Nous sommes peut-être à l'aube de l'extinction humaine.
C'est du moins l'un des thèmes que développe le narrateur (on sait qu'il signe P.G. comme
Paolo Giordano) et qu'il est scientifique, catégorie physique. Il s'intéresse bizarrement beaucoup à la question de la bombe d'Hiroshima et vit entre Paris et l'Italie.
Quand «
Tasmania » début, le narrateur est à Paris. Il y vit avec Lorenza, plus âgée que lui, et dotée d'un fils Eugenio. Entre ce fils et le narrateur, se noue une relation étrange, qui pourrait ressembler à de la paternité.
De paternité il est question. Et de l'amitié aussi il va être question. Car le narrateur a plusieurs amis masculins. Ils sont tous scientifiques, comme lui, dans des branches différentes.
Le premier s'appelle Giulio. Ils se sont connus sur les bancs de la fac, et se sont suivis depuis. Giulio a eu un enfant avec Cobalt, sa femme, appelé Adriano, mais presque depuis sa naissance Cobalt se bat pour avoir la garde exclusive de son fils. Giulio fait appel au narrateur pour qu'il l'aide dans son ce combat pour conserver le droit de voir son fils, par avocats interposés.
L'autre s'appelle Novelli. Il est renommé pour sa connaissance du changement climatique et sa connaissance des nuages – un thème qui va intéresser notre narrateur pendant un temps. Celui-ci se lie d'amitié avec lui, mais cette amitié va être mise à mal lorsque Novelli n'obtiendra pas le poste qu'il convoite à Gênes, et attribuera sa défaite au profit d'une consoeur italienne au fait qu'il y ait de la discrimination positive envers les femmes, ce qu'il conteste scientifiquement.
Il a un autre ami qui s'appelle Karol. Celui-ci est prêtre, mais vient de tomber amoureux d'une très jeune femme. Il demande conseil à notre narrateur, sur les questions de couple et d'amour conjugal.
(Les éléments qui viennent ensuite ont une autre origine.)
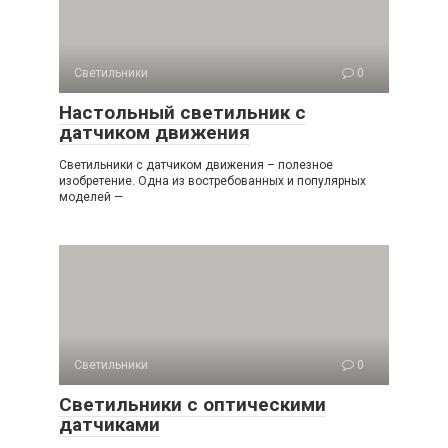
Светильники
0
Настольный светильник с
датчиком движения
Светильники с датчиком движения – полезное
изобретение. Одна из востребованных и популярных
моделей —
Светильники
0
Светильники с оптическими
датчиками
Ce dernier se prête au jeu, même si la relation de Karol à la jeune femme semble bien mal partie.
Le narrateur est un homme d'aujourd'hui, vivant cette époque étrange que nous connaissons tous et qui consiste à vivre avec l'épée de Damoclès au-dessus de nos têtes à cause du dérèglement climatique.
Il vit de publications qu'il fait dans un journal italien, le « Corriere Della sera » et a le projet d'écrire un livre sur la catastrophe d'Hiroshima. Entre Paris et l'Italie il enquête sur ce drame, sans toutefois sembler s'y investir comme il le devrait.
Et la relation insolite qu'il a avec Lorenza flotte également.
« Les faits ne mentent pas » fait-il dire à Novelli, reprenant à son compte ce mantra.
Il flotte dans tout ce roman une ambiance étrange, identique à celle qu'on peut vivre en ce moment, où que l'on retrouve dans un film comme « Don't Look up » sur l'histoire d'un déni cosmique. Une atmosphère morose, désillusionnée et contemporaine. Et une forme de nihilisme désabusé.
Alors, la Tasmanie ? Ce pourrait un lieu pour vivre la catastrophe à venir de la manière la moins difficile possible. Parce que c'est une île et qu'il y a de l'eau.
Crise environnementale, crise du couple, crise de l'amitié, crise de la paternité, rien n'est épargné. Avec une très bonne traduction de
Nathalie Bauer, que j'ai retrouvé ici avec plaisir. Et avec mes remerciements à Masse Critique pour ce récit publié aux éditions du « Bruit du monde » : un très bon éditeur.
Mais je ne sais vraiment que penser de ce livre déroutant. A la fois fascinée par cet univers pré-apocalyptique qu'il décrit. Et agacée par sa passivité en tant que scientifique comme si aucune aventure (relationnelle, amoureuse, ou professionnelle) ne méritait déjà plus d'être tentée.
Peut-être faut-il dès à présent chercher sa Tasmanie.
Mais pour moi ce sera la littérature.